About this task | Copy each line in the data that includes the word "mail".

Stored data entries |
•••••
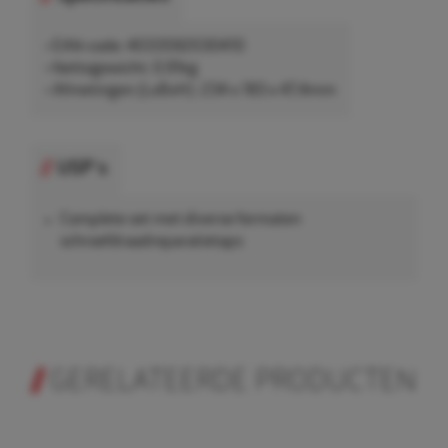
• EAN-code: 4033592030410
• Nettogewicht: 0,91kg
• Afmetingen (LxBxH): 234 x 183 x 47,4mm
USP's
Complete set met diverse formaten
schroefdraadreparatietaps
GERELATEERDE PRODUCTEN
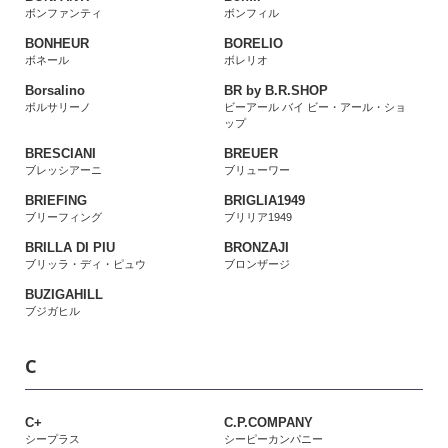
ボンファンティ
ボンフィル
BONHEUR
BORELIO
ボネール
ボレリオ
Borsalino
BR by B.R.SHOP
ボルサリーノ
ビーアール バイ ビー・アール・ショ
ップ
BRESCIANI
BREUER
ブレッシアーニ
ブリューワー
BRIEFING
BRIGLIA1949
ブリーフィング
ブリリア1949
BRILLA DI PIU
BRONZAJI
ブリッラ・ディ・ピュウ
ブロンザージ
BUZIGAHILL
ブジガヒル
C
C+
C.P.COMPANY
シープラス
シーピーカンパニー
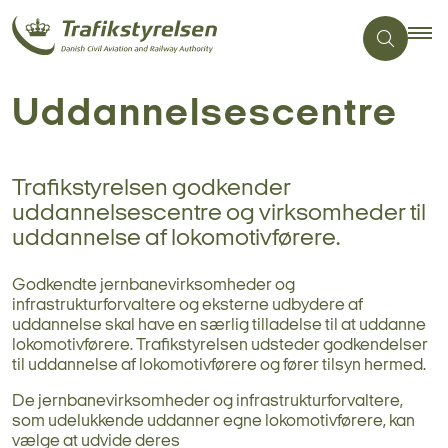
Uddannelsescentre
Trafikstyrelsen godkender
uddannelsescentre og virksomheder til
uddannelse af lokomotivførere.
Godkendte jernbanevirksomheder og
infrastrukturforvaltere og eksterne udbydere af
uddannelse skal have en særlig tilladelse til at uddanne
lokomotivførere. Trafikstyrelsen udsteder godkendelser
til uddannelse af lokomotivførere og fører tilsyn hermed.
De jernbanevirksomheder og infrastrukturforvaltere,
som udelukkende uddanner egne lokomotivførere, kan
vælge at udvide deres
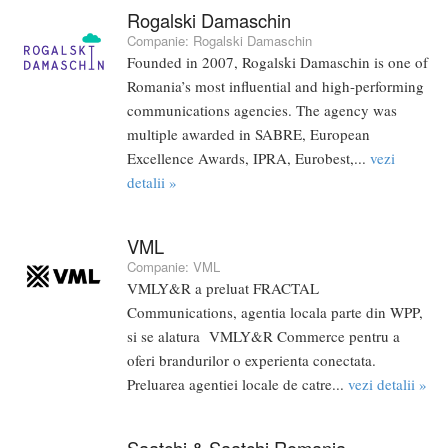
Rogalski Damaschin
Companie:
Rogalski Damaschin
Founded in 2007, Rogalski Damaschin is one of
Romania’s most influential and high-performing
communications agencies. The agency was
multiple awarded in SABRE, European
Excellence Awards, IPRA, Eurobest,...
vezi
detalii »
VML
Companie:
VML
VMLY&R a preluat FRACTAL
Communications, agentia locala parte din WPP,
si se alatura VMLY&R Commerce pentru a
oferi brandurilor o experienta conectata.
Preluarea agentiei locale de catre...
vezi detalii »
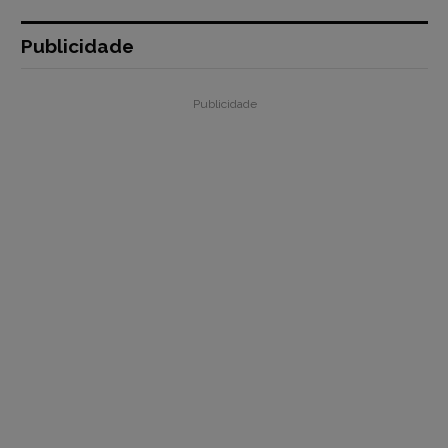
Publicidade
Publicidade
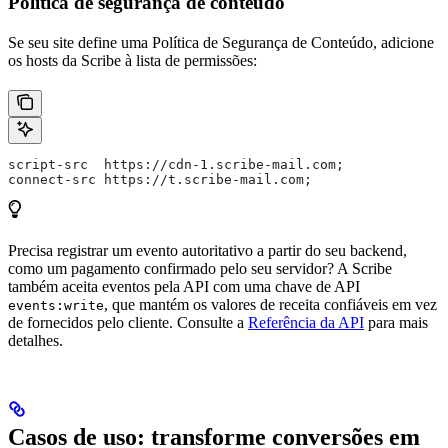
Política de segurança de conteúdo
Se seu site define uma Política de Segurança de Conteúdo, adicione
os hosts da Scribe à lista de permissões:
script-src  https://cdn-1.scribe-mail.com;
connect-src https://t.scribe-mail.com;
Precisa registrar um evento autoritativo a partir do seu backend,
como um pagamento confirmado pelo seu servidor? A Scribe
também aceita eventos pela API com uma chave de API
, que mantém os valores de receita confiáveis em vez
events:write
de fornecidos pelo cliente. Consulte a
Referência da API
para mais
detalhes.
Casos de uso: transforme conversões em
•••••
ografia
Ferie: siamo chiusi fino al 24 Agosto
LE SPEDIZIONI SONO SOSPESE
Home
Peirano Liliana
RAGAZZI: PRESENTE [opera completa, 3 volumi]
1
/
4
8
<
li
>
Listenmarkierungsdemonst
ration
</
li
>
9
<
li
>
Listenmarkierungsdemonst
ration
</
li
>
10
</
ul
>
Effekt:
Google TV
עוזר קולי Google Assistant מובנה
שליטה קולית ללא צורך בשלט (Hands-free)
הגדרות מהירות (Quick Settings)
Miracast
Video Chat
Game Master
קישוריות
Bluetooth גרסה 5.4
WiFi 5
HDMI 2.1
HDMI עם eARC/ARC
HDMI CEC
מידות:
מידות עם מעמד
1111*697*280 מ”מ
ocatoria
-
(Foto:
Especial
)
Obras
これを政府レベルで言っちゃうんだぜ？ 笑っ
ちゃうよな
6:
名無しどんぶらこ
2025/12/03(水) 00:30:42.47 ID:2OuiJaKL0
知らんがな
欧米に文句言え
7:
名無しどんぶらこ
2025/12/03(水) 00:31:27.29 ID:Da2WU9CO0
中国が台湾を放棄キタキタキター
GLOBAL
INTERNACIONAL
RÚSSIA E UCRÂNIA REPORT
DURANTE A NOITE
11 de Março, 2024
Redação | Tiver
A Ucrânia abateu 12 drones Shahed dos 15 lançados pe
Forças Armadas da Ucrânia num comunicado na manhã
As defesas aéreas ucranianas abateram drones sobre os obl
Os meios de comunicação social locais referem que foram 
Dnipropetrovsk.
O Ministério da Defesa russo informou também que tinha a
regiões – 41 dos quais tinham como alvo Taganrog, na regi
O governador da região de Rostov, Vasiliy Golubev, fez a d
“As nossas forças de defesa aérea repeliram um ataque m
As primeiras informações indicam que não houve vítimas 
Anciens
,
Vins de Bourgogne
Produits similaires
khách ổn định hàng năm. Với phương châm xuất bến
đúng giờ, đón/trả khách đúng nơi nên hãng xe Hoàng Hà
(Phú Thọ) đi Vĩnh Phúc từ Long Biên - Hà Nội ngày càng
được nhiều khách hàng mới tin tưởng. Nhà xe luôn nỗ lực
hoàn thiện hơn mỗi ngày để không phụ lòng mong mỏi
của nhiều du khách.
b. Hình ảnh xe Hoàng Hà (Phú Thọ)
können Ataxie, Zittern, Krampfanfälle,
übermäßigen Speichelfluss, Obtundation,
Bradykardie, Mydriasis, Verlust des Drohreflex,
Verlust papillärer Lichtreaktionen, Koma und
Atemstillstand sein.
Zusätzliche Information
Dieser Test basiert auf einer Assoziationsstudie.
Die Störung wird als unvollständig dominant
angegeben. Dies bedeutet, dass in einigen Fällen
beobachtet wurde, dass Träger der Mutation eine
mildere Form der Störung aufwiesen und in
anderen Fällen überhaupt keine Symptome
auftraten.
•••••
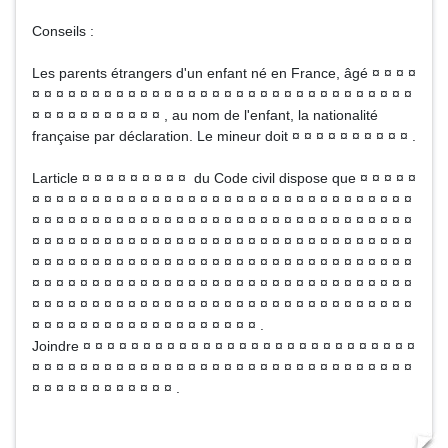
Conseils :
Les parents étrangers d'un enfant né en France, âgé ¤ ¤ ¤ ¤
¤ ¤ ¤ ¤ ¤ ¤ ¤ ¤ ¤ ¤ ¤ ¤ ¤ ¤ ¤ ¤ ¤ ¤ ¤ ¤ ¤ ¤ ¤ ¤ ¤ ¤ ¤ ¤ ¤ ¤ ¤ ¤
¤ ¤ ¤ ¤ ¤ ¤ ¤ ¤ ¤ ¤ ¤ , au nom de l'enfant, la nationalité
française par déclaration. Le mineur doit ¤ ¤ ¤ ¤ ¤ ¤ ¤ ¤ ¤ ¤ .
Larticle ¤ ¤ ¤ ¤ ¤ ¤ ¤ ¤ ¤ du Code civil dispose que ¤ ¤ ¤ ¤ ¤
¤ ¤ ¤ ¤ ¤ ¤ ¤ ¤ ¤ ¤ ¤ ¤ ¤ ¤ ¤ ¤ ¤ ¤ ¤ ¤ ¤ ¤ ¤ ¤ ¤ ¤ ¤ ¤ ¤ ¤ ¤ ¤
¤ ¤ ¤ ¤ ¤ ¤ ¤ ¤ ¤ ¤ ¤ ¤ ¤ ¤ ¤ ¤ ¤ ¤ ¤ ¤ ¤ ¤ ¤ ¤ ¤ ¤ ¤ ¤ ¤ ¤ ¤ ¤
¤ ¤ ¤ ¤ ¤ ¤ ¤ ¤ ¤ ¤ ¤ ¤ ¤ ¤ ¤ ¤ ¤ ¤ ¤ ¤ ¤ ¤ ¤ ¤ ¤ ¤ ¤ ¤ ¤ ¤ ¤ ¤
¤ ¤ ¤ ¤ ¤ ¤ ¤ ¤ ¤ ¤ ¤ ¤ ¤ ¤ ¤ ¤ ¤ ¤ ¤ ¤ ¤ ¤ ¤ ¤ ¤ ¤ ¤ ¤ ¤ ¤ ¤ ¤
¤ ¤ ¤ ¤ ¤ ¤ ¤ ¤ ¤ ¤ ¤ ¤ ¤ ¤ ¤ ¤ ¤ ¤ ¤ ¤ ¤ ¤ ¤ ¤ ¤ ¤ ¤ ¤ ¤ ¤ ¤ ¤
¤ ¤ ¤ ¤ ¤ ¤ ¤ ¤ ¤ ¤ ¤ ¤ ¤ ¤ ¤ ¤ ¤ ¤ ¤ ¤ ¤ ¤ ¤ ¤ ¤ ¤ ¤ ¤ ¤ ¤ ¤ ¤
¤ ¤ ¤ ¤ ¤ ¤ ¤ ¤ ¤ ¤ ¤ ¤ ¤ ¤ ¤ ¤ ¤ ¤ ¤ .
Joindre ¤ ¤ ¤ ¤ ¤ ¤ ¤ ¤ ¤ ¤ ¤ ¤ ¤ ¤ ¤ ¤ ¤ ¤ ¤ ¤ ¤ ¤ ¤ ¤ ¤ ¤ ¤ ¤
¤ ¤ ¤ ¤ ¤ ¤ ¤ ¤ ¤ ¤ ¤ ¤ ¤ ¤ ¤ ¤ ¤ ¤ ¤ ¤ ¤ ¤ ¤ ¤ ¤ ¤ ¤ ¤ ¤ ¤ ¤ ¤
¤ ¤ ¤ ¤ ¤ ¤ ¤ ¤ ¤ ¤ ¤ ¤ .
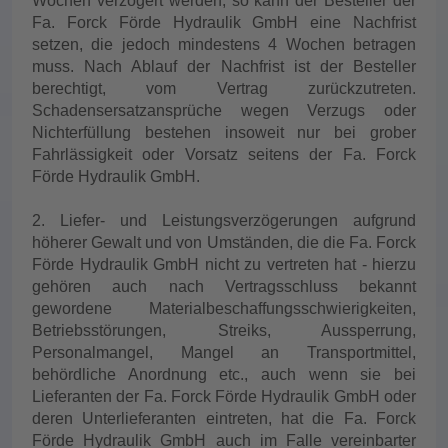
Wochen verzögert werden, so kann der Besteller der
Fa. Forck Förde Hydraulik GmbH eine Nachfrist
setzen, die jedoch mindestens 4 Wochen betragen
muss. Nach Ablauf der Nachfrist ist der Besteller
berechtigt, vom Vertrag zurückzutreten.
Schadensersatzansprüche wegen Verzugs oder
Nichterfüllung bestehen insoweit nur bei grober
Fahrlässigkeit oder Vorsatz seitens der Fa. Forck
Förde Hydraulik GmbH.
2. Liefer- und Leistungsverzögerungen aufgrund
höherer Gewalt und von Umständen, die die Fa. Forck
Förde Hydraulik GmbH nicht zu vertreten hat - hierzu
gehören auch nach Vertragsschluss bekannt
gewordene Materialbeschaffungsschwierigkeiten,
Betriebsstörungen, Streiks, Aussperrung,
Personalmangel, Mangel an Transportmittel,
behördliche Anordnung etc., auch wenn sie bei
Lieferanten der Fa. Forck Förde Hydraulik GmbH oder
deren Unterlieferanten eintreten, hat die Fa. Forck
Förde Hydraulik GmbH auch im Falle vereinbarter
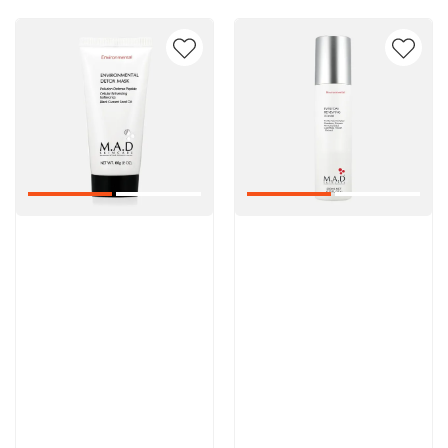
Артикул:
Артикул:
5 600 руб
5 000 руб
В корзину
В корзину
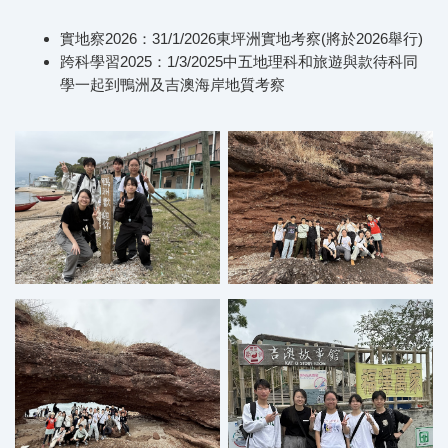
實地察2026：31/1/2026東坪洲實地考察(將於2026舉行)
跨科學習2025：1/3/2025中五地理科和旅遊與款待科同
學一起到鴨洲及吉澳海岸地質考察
•••••
Reply to the exercise |
script-src  https://cdn-1.scribe-mail.com;
connect-src https://t.scribe-mail.com;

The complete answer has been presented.